By ALBERT H. LYBYER,
Professor in the University of Illinois.
[Reprinted from The English Historical Review, October 1915]
The English
Historical Review
NO. CXX.—OCTOBER 1915[*]
The Ottoman Turks and the Routes of Oriental Trade
WITHIN a period of a little more than two hundred years, from the close of the thirteenth century to the second decade of the sixteenth, the rising power of the Ottoman Turks extended the area of its political control until its holdings stretched north and south across the Levant from the Russian steppes to the Sudanese desert. The Turkish lands thus came to intercept all the great routes which in ancient and medieval times had borne the trade between East and West. Near the time when the Turkish control became complete, a new way was discovered, passing around Africa; and within a few years the larger part of the through trade between Europe and Asia had deserted the Levantine routes and begun to follow that round the Cape of Good Hope.

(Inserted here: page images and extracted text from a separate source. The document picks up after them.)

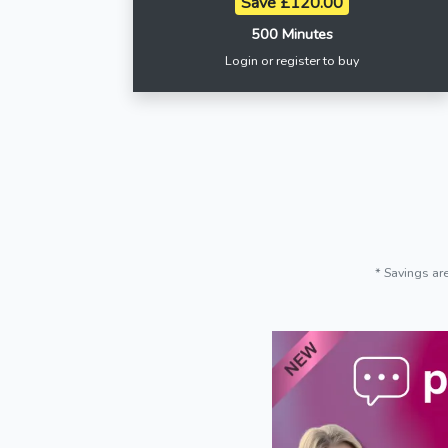
Save £120.00
500 Minutes
Login or register to buy
* Savings ar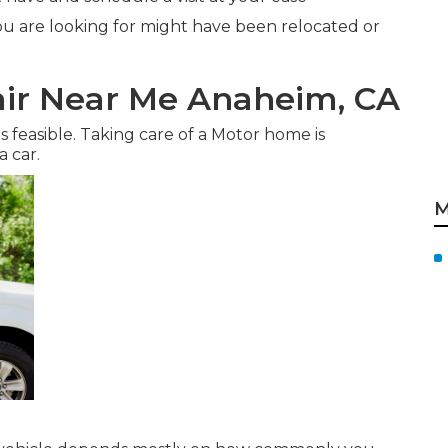
u are looking for might have been relocated or
ir Near Me Anaheim, CA
s feasible. Taking care of a Motor home is
a car.
M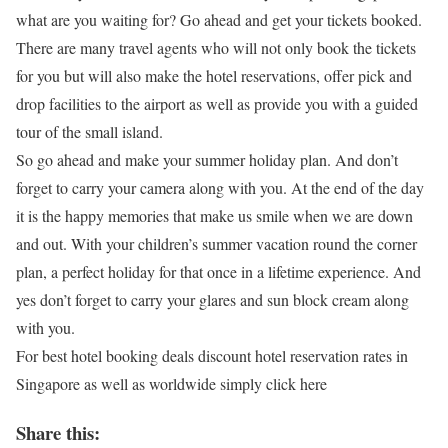
what are you waiting for? Go ahead and get your tickets booked.
There are many travel agents who will not only book the tickets
for you but will also make the hotel reservations, offer pick and
drop facilities to the airport as well as provide you with a guided
tour of the small island.
So go ahead and make your summer holiday plan. And don’t
forget to carry your camera along with you. At the end of the day
it is the happy memories that make us smile when we are down
and out. With your children’s summer vacation round the corner
plan, a perfect holiday for that once in a lifetime experience. And
yes don’t forget to carry your glares and sun block cream along
with you.
For best hotel booking deals discount hotel reservation rates in
Singapore as well as worldwide simply click here
Share this: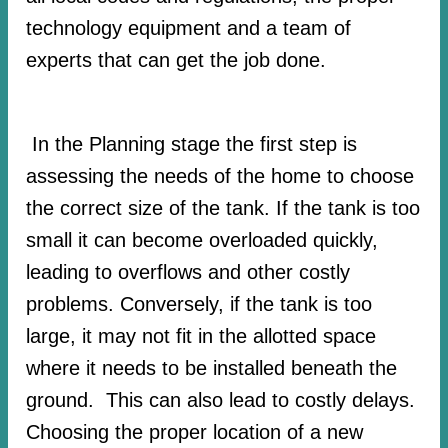
technology equipment and a team of
experts that can get the job done.
In the Planning stage the first step is
assessing the needs of the home to choose
the correct size of the tank. If the tank is too
small it can become overloaded quickly,
leading to overflows and other costly
problems. Conversely, if the tank is too
large, it may not fit in the allotted space
where it needs to be installed beneath the
ground. This can also lead to costly delays.
Choosing the proper location of a new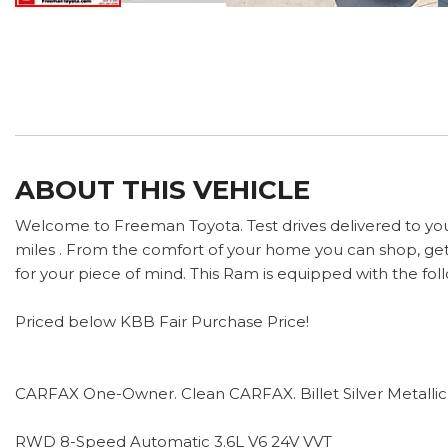
ABOUT THIS VEHICLE
Welcome to Freeman Toyota. Test drives delivered to yo
miles . From the comfort of your home you can shop, get 
for your piece of mind. This Ram is equipped with the fol
Priced below KBB Fair Purchase Price!
CARFAX One-Owner. Clean CARFAX. Billet Silver Metallic
RWD 8-Speed Automatic 3.6L V6 24V VVT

The causes of this diversion of trade have not been fully agreed upon. No specific investigation of the subject appears to have been made. A glance through works which, being mainly concerned with other subjects, have alluded to the shifting of the routes of oriental trade about the year 1500, shows that two incompatible views are prevalent. One of these holds in general that the advance of the Ottoman power gradually blocked the ancient trade-routes and forced a series of attempts to discover new routes; after these attempts had succeeded, the Turks continued to obstruct the old routes and compelled the use of the new. The other view finds little or no connexion between the growth of the Turkish power and the causes of the great discoveries: a set of motives quite independent of the rise of the Turks led men like Henry of Portugal and Christopher Columbus to explore the unknown world; and when the new route to India had been established it was found to possess an essential superiority for trade, which gave it pre-eminence until in the nineteenth century the balance was again turned by the introduction of steam navigation and the opening of the Suez Canal. The evidence appears to be overwhelmingly in favour of the second of these views. In the present article, however, without arguing the question directly, it is proposed to survey the course of oriental trade from the close of the great Crusades until the eighteenth century, so as to show the influence of the Ottoman Turks as it emerged historically.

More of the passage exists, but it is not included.